TASK GOAL: Pictures within the data are to be left out; everything else must be reproduced exactly.

DATASET:
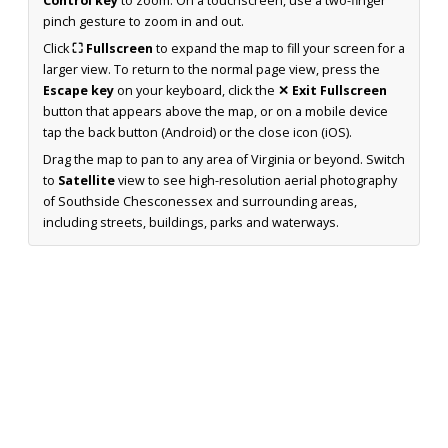
Control key
to zoom. On a touchscreen, use a two-finger
pinch gesture to zoom in and out.
Click
⛶ Fullscreen
to expand the map to fill your screen for a
larger view. To return to the normal page view, press the
Escape key
on your keyboard, click the
✕ Exit Fullscreen
button that appears above the map, or on a mobile device
tap the back button (Android) or the close icon (iOS).
Drag the map to pan to any area of Virginia or beyond. Switch
to
Satellite
view to see high-resolution aerial photography
of Southside Chesconessex and surrounding areas,
including streets, buildings, parks and waterways.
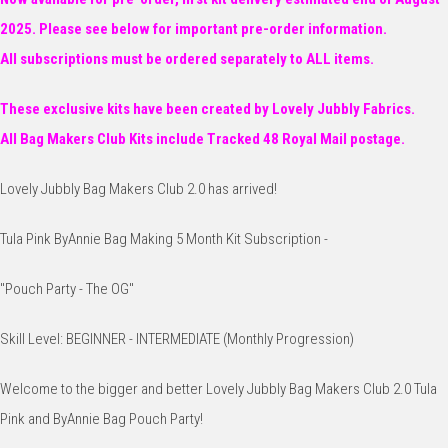
2025. Please see below for important pre-order information.
All subscriptions must be ordered separately to ALL items.
These exclusive kits have been created by Lovely Jubbly Fabrics.
All Bag Makers Club Kits include Tracked 48 Royal Mail postage.
Lovely Jubbly Bag Makers Club 2.0 has arrived!
Tula Pink ByAnnie Bag Making 5 Month Kit Subscription -
"Pouch Party - The OG"
Skill Level: BEGINNER - INTERMEDIATE (Monthly Progression)
Welcome to the bigger and better Lovely Jubbly Bag Makers Club 2.0 Tula
Pink and ByAnnie Bag Pouch Party!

ANSWER TO THIS EXERCISE:
Control key
to zoom. On a touchscreen, use a two-finger
pinch gesture to zoom in and out.
Click
⛶ Fullscreen
to expand the map to fill your screen for a
larger view. To return to the normal page view, press the
Escape key
on your keyboard, click the
✕ Exit Fullscreen
button that appears above the map, or on a mobile device
tap the back button (Android) or the close icon (iOS).
Drag the map to pan to any area of Virginia or beyond. Switch
to
Satellite
view to see high-resolution aerial photography
of Southside Chesconessex and surrounding areas,
including streets, buildings, parks and waterways.
2025. Please see below for important pre-order information.
All subscriptions must be ordered separately to ALL items.
These exclusive kits have been created by Lovely Jubbly Fabrics.
All Bag Makers Club Kits include Tracked 48 Royal Mail postage.
Lovely Jubbly Bag Makers Club 2.0 has arrived!
Tula Pink ByAnnie Bag Making 5 Month Kit Subscription -
"Pouch Party - The OG"
Skill Level: BEGINNER - INTERMEDIATE (Monthly Progression)
Welcome to the bigger and better Lovely Jubbly Bag Makers Club 2.0 Tula
Pink and ByAnnie Bag Pouch Party!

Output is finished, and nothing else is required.